The engine, intended for the West Indies, so pleased Mr. Uville, that he begged to have it made over to him for South America, where it worked the machinery for rolling gold and silver in the Mint at Lima.

"About 1815, while erecting a high-pressure pole-engine at Legassack for Mr. Trevithick, and doing some repairs to Mr. Kendal's thrashing engine, a Creole, I think called Nash, brought a note from Captain Trevithick, stating that the bearer was anxious to be taught to erect and work the portable engines for Jamaica.

"Sir Rose Price, who had property in the West Indies, had sent him to Mr. Trevithick for that purpose."[16]

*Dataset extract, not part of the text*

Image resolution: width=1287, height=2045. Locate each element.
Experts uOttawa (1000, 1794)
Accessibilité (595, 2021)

It is therefore probable that some of Trevithick's engines reached Jamaica. Sir Rose Price was well known to Lord Dedunstanville and Sir Charles Hawkins, and living near them, saw the engines at work and their fitness for his property in Jamaica.

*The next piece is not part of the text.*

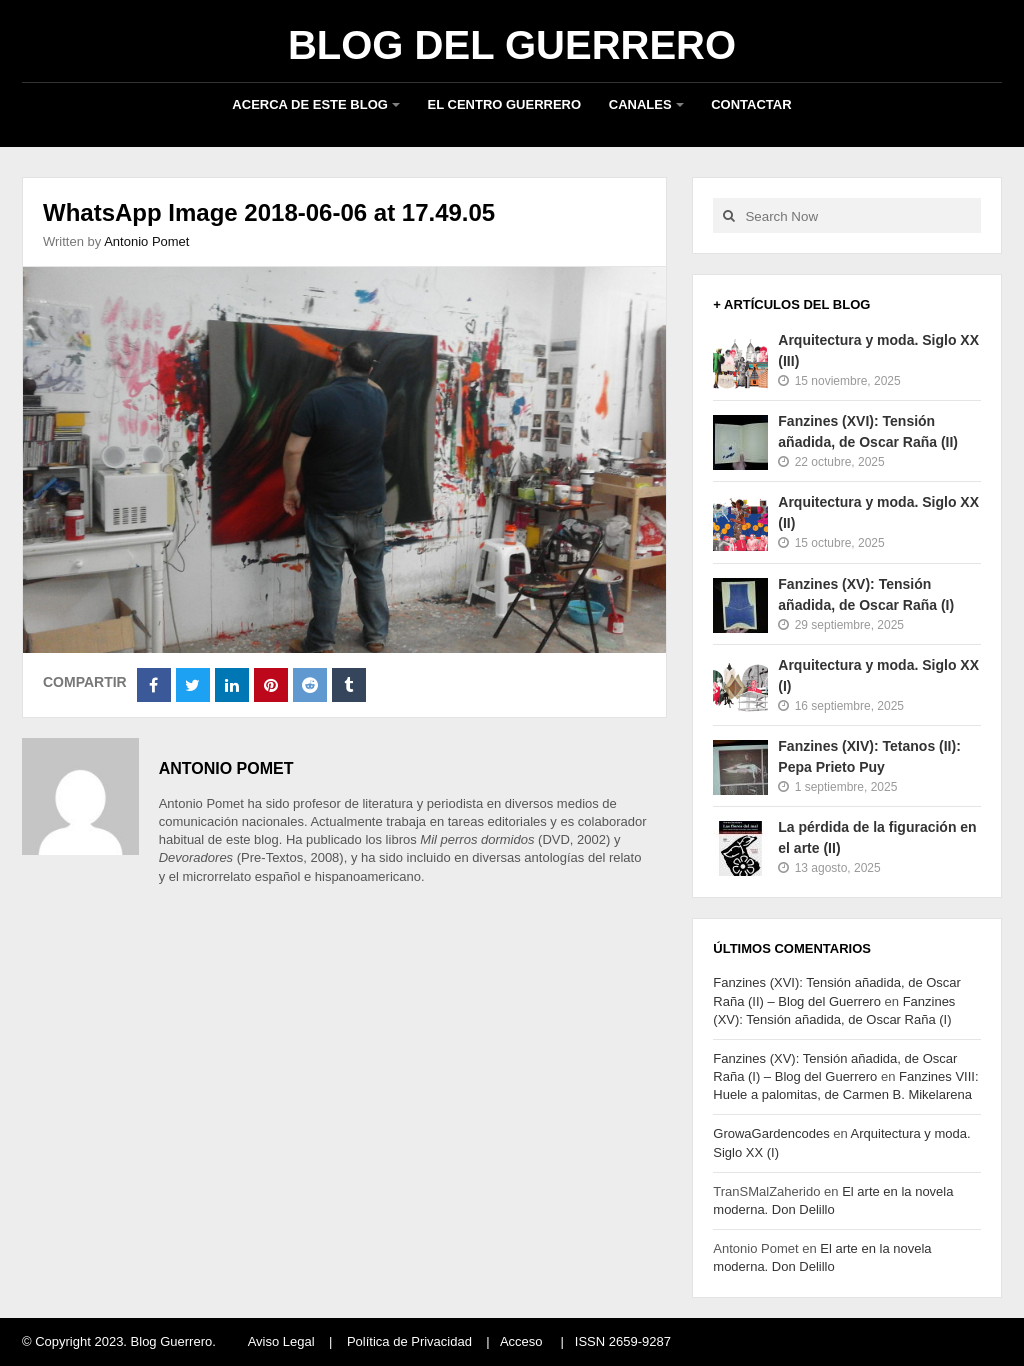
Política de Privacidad (409, 1341)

Lord Dedunstanville's engine of 1812 was sold as old iron to Messrs. Harvey and Co. not long before 1843. Having remained for some time on the old-scrap heap, it was in that year again worked to drive machinery. Instead of the original rope-driver on the fly-wheel, a chain was used, the links of which caught on projecting pins on the driving wheel. In that form it continued to work until 1853, before which it was frequently seen by the writer prior to its removal to make room for a more powerful engine.

What greater proof could be given of the fitness of design of this early engine, than its long life of forty years under such rough treatment, and the facility with which it was applied to different uses. Mr. Bickle, who, from recollection, had made a sketch of this engine before the writer had found Trevithick's sketch, says that after the engine had ceased to work, the boiler was turned to account in heating tar in the ship-builder's yard.

"In 1854 I saw working in a shed at Carnsew, in the ship-building yard of Harvey and Co., of Hayle, an engine working a stamps for pounding up the slag and furnace bottoms from the brass-casting foundry.

"I was then the foreman hammerman in Harvey and Co.'s smiths' shop and hammer-mill, and frequently noticed this old engine and inquired about it. It had been brought from Lord Dedunstanville's, at Tehidy Park, where it at one time worked a thrashing machine. The boiler was of wrought iron, built in brickwork, and looked like a big kitchen-boiler. A flattish cover was bolted on to the top of the boiler, and the cylinder was let down into this top.

"The cylinder had no cover; it was about 8 or 10 inches in diameter and 2 or 3 feet stroke. The piston was a very deep one, with a joint for the connecting rod which went direct to the crank, which was supported on two upright stands from the cover on the boiler. The fly-wheel had a balance-weight for the down-stroke. A pitch-chain for driving passed over the wheel, which had pins in it, or projections, to catch into the square links of the driving chain; it was worked by a four-way cock."[17]